Two Agents, Separated by Trust Boundary

The split between nullclaw and ironclaw is a security decision as much as an architectural one. The public agent is exposed to arbitrary internet traffic. It handles conversation only; it has no access to email, calendar, or sensitive services. The private agent sits behind Tailscale and is only reachable from devices explicitly enrolled in the tailnet.

Tailscale builds a WireGuard mesh across machines. When ironclaw’s service port is bound to the Tailscale interface rather than 0.0.0.0, it is simply not visible on the public internet. There is no firewall rule to forget, no port to accidentally expose.
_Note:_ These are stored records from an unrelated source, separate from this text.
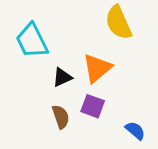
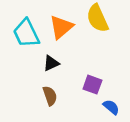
orange triangle: (97, 68) -> (61, 27), moved
purple square: (93, 106) -> (92, 85), moved

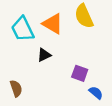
orange triangle: (61, 27) -> (53, 24), turned -50
brown semicircle: (50, 96) -> (16, 88), moved

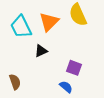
orange triangle: (53, 24) -> (49, 22), turned 45
blue semicircle: (96, 93) -> (66, 87), moved

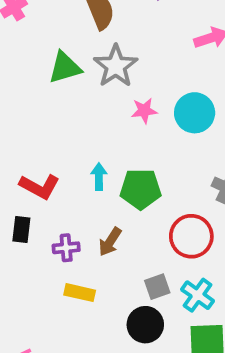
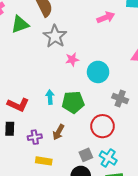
green triangle: (65, 68) -> (20, 24), moved
cyan circle: (195, 113) -> (98, 72), moved

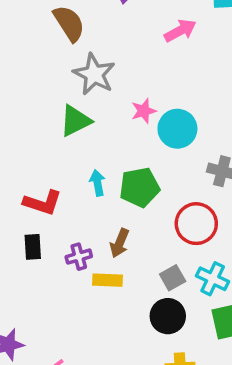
green triangle: (20, 24) -> (75, 121), moved
pink star: (72, 60) -> (144, 111), moved
yellow rectangle: (44, 161) -> (107, 280), moved

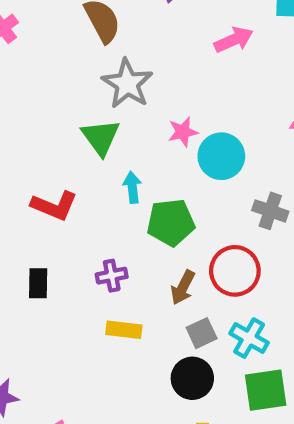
green triangle: (75, 121) -> (101, 137), turned -44
cyan arrow: (98, 183) -> (132, 187), moved
red L-shape: (43, 203) -> (54, 206), moved
brown arrow: (120, 243) -> (183, 287), moved
purple cross: (79, 257) -> (112, 276), moved

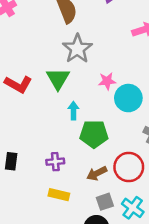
red L-shape: (54, 206) -> (18, 84), moved
brown arrow: (183, 287) -> (97, 173), turned 30

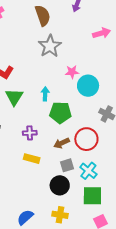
green triangle: (58, 79) -> (14, 97), moved

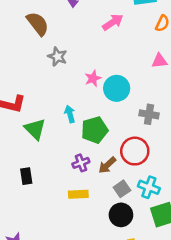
gray star: (50, 46) -> (57, 57), size x0.7
purple cross: (30, 133) -> (81, 163), moved

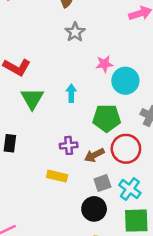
green pentagon: (95, 130) -> (107, 118), moved

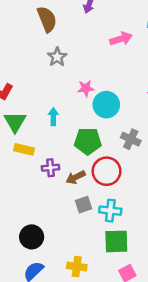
yellow rectangle: (57, 176) -> (24, 149), moved
cyan cross: (130, 189) -> (110, 211), turned -30
black circle: (94, 209) -> (32, 237), moved

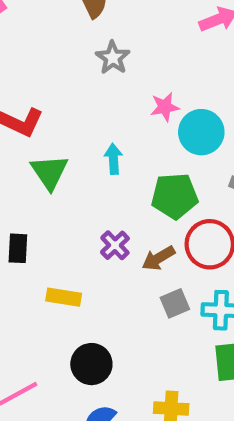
yellow rectangle: (24, 149) -> (64, 297), moved
purple cross: (50, 168) -> (115, 245), turned -35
The agent is functionally unreachable from the public unless traffic arrives through the authenticated VPN mesh.

The two agents communicate via Google’s A2A protocol, released in 2025. A2A defines a standard HTTP and JSON mechanism for agent-to-agent task delegation. Each agent publishes an Agent Card at /.well-known/agent.json describing its capabilities and endpoint URL. The calling agent sends a Task object with a message history; the called agent processes it and returns results through a defined lifecycle: submitted, working, input-required, completed. Server-Sent Events handle streaming for long-running tasks.

A2A complements Anthropic’s Model Context Protocol, which focuses on tool and resource access. MCP is about giving an agent access to external capabilities; A2A is about agents delegating work to other agents. The distinction is useful here: nullclaw does not need to know how ironclaw handles email; it just needs to hand off a task and wait for a result.

The detail that makes the billing clean: ironclaw borrows nullclaw’s inference pipeline via A2A passthrough. There is one API key and one billing relationship regardless of which agent initiated the inference. The private agent does not need its own Anthropic credentials. This simplifies secret management considerably on a setup where the developer is also the operator.

What the Pattern Suggests

Most AI agent projects start from capabilities and figure out infrastructure later. This project started from the opposite end: a $7/month VPS, a $2/day inference budget, and a public endpoint that needs to handle adversarial traffic. Every choice, the IRC transport, the Zig runtime, the model tiering, the trust boundary between agents, follows from those constraints.

The result is a system a single person can reason about completely. The public binary is 678 KB. Its only dependencies are a TLS socket and an HTTPS client for the Anthropic API. The private agent is reachable only through an authenticated network. Billing is centralized. Restarts require copying one file and running it.

Building Discord bots, I default to richer infrastructure because Discord’s API rewards it. The nullclaw stack is a useful reminder that transport layer choice is not neutral. IRC’s simplicity is not nostalgia; it is a property that cascades through every layer above it, down to binary sizes you can measure in kilobytes and RAM usage you can track with a single free -m.